Quaternary ammonium compounds (QACs) form a large group of surfactants with large-scale domestic and industrial applications. They are widely used as disinfectants and sanitizers in hospitals, food production, homes, and agriculture settings; as preservatives and antiseptics in health care products and pharmaceutical preparations; as antistatic, emulsifiers, and preservatives in the coating industry; and as detergents and cleaners [1]. QACs have been widely used during the Coronavirus Disease (COVID-19) pandemic, due to their recognized ability to inactivate enveloped viruses, such as SARS-CoV-2 [1], [2], [3], [4].

Although QACs may contain a wide variety of substituents around the ammonium cation, the most commonly employed QACs for sanitization and cleaning are benzalkonium compounds (BACs), dialkyldimethylammonium compounds (DADMACs) and alkyltrimethyl ammonium compounds (ATMACs) [1]. Commercial QAC formulations often consist of solutions containing a combination of homologs of the same group of QACs. It is generally accepted that alkyl chains containing 12 to 16 carbons exhibit greater antimicrobial activity, and twin-chained compounds, such as DADMACs, are more biologically active than mono-alkyl compounds (e.g., BACs or ATMACs) against Gram-positive bacteria [5,6].

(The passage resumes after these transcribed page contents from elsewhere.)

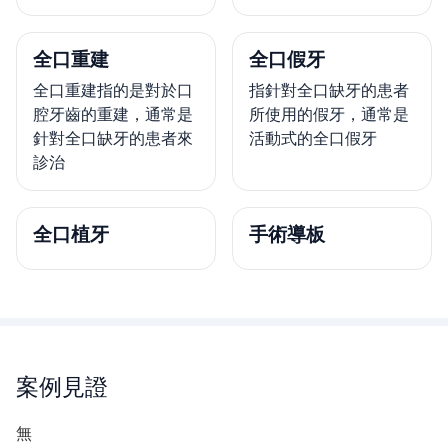
全口重建
全口假牙
全口重建指的是對於口
指針對全口缺牙的患者
腔牙齒的重建，通常是
所使用的假牙，通常是
針對全口缺牙的患者來
活動式的全口假牙
診治
全口植牙
手術導板
案例見證
無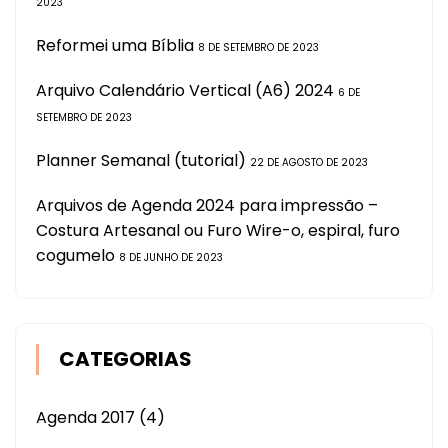
2023
Reformei uma Bíblia
8 DE SETEMBRO DE 2023
Arquivo Calendário Vertical (A6) 2024
6 DE
SETEMBRO DE 2023
Planner Semanal (tutorial)
22 DE AGOSTO DE 2023
Arquivos de Agenda 2024 para impressão –
Costura Artesanal ou Furo Wire-o, espiral, furo
cogumelo
8 DE JUNHO DE 2023
CATEGORIAS
Agenda 2017
(4)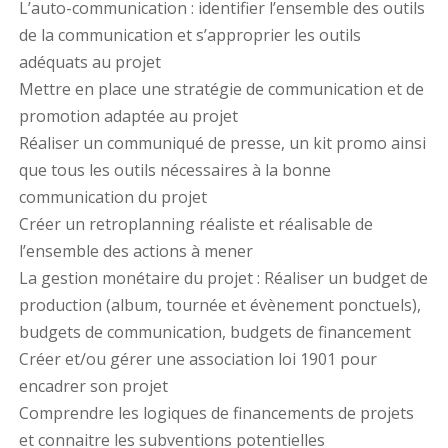
L’auto-communication : identifier l’ensemble des outils
de la communication et s’approprier les outils
adéquats au projet
Mettre en place une stratégie de communication et de
promotion adaptée au projet
Réaliser un communiqué de presse, un kit promo ainsi
que tous les outils nécessaires à la bonne
communication du projet
Créer un retroplanning réaliste et réalisable de
l’ensemble des actions à mener
La gestion monétaire du projet : Réaliser un budget de
production (album, tournée et évènement ponctuels),
budgets de communication, budgets de financement
Créer et/ou gérer une association loi 1901 pour
encadrer son projet
Comprendre les logiques de financements de projets
et connaitre les subventions potentielles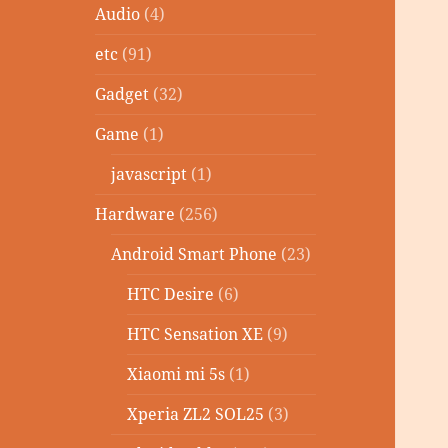
Audio
(4)
etc
(91)
Gadget
(32)
Game
(1)
javascript
(1)
Hardware
(256)
Android Smart Phone
(23)
HTC Desire
(6)
HTC Sensation XE
(9)
Xiaomi mi 5s
(1)
Xperia ZL2 SOL25
(3)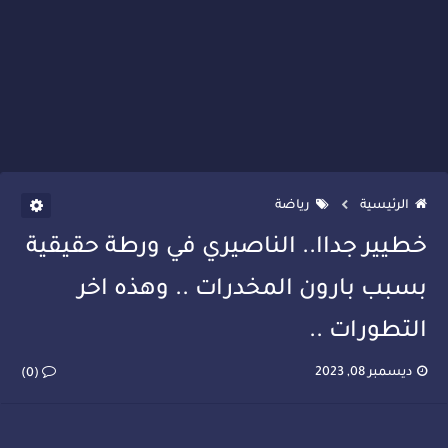
الرئيسية
رياضة
خطيير جداا.. الناصيري في ورطة حقيقية
بسبب بارون المخدرات .. وهذه اخر
التطورات ..
ديسمبر 08, 2023
(0)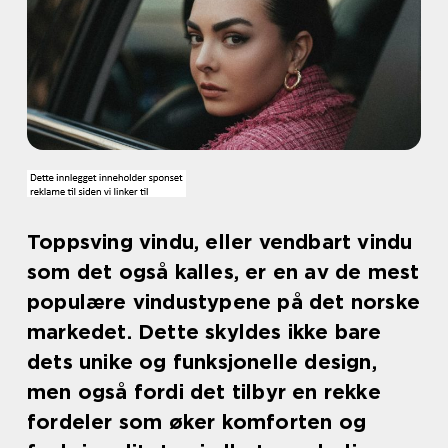
Toppsving vindu, eller vendbart vindu
som det også kalles, er en av de mest
populære vindustypene på det norske
markedet. Dette skyldes ikke bare
dets unike og funksjonelle design,
men også fordi det tilbyr en rekke
fordeler som øker komforten og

Due to their high-volume use in personal care products and detergents, there is continual release of QACs into sewers and wastewater treatment plants (WWTPs). While most of these QACs (> 90 %) are removed from the liquid flow via adsorption to biosolids and biodegradation, significant amounts of QACs have been reported to occur in the environment in relation to point source pollution, land application of biosolids, or discharges of treated municipal and industrial effluents [4,[7], [8], [9], [10], [11]]. The wide occurrence of QACs in the environment raises some concern due to their documented high toxicity to aquatic organisms including algae, daphnids, and fish as well as their potential impact on the proliferation of multidrug resistant bacteria [1,10].

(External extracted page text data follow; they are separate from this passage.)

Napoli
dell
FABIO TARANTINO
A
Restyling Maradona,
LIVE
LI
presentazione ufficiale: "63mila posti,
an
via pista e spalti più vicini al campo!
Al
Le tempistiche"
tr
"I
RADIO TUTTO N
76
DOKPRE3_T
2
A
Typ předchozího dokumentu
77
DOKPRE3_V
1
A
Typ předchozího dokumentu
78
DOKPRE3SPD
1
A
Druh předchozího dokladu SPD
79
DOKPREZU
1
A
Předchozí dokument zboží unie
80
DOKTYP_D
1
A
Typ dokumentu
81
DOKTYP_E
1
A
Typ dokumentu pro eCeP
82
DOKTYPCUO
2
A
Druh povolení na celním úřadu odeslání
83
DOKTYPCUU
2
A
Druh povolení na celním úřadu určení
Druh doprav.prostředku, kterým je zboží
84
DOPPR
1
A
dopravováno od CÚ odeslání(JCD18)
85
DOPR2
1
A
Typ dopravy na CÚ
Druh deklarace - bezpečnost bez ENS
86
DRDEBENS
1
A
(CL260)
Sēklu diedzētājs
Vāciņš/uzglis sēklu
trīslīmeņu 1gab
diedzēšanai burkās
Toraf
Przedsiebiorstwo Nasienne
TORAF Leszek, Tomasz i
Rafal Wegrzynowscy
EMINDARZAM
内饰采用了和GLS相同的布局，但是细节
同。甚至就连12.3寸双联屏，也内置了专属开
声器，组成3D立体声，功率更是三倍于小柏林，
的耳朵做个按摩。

Liquid chromatography with mass spectrometry (LC-MS) is the most used technique for analysis of surfactants, including QACs, in environmental and biological samples. In addition, the possible interferences in environmental matrices are usually mitigated by the use of LC-MS/MS in combination with deuterated standards for unequivocal, sensitive and reproducible analysis of QACs [12], [13], [14], [15], [16], [17].

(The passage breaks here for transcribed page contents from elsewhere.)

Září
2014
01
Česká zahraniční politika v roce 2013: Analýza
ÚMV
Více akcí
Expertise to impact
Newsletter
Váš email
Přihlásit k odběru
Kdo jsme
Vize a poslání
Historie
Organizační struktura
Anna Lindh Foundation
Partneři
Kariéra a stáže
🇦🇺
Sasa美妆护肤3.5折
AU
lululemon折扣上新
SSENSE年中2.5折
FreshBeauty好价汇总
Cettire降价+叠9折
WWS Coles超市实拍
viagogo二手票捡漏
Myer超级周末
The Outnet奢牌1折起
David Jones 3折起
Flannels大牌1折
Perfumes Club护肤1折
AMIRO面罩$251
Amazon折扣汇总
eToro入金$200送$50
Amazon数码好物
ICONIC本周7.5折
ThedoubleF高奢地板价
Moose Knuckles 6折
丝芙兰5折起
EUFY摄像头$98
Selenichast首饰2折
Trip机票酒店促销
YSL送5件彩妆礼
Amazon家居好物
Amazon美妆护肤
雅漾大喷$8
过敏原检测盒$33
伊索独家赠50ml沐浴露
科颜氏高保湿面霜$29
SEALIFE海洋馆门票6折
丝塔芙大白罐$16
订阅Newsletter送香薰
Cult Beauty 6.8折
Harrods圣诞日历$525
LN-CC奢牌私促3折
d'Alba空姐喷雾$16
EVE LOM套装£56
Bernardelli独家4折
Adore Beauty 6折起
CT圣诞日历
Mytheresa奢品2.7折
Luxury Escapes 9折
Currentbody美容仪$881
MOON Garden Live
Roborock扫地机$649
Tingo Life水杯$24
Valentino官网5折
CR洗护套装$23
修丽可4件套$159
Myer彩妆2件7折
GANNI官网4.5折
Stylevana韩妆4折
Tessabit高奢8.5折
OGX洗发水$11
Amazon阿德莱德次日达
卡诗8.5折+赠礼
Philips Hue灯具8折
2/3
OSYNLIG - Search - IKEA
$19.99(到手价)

Very similarly to what is observed for per- and polyfluoroalkyl substances (PFAS) [18], the amphiphilic nature of QACs gives them the capacity to adsorb readily on solids such as soil, sediment, and sludge [19], as well as glassware [12,20,21], filters [16] and other laboratory materials and instruments [20]. This sorbing tendency can either lead to a decrease of QAC concentrations in aqueous samples due to sorption or give overestimated QAC contents due to contamination from laboratory reagents, materials, equipment and instruments. Various approaches (e.g., glassware prewash with acids, organic solvents or anionic species, glassware heating at > 250 °C, adding ion-pairing agents at sampling times, using plastic containers instead of glass ones, preconditioning glassware with QACs [7,17,18,[20], [21], [22], [23], [24]]) have been used to limit the risk of QAC loss or overestimation in defined laboratory settings, however, less effort has been dedicated to the effect of preservation, handling and storage conditions on QACs contained in field samples.

Various field campaigns have been carried out in Europe, Asia, and to a lesser extent the USA, to estimate the occurrence of QACs in anthropogenic or environmental samples [11], whereas in Canada, the occurrence and fate of QACs are yet to be documented. The objective of this study was to develop sampling, storage and sample preparation methods that minimize the loss of QACs in aqueous and solid samples prior to analysis by LC-MS. Influent and effluent samples from a Canadian WWTP were used as typical aqueous samples containing different levels of contaminants, while biosolids from the same WWTP were selected as an organic-rich challenging substrate to extract QACs from. Various approaches were compared for preservation, concentration, and extraction of QACs in order to recommend the most appropriate sampling and analysis protocols for future field campaigns.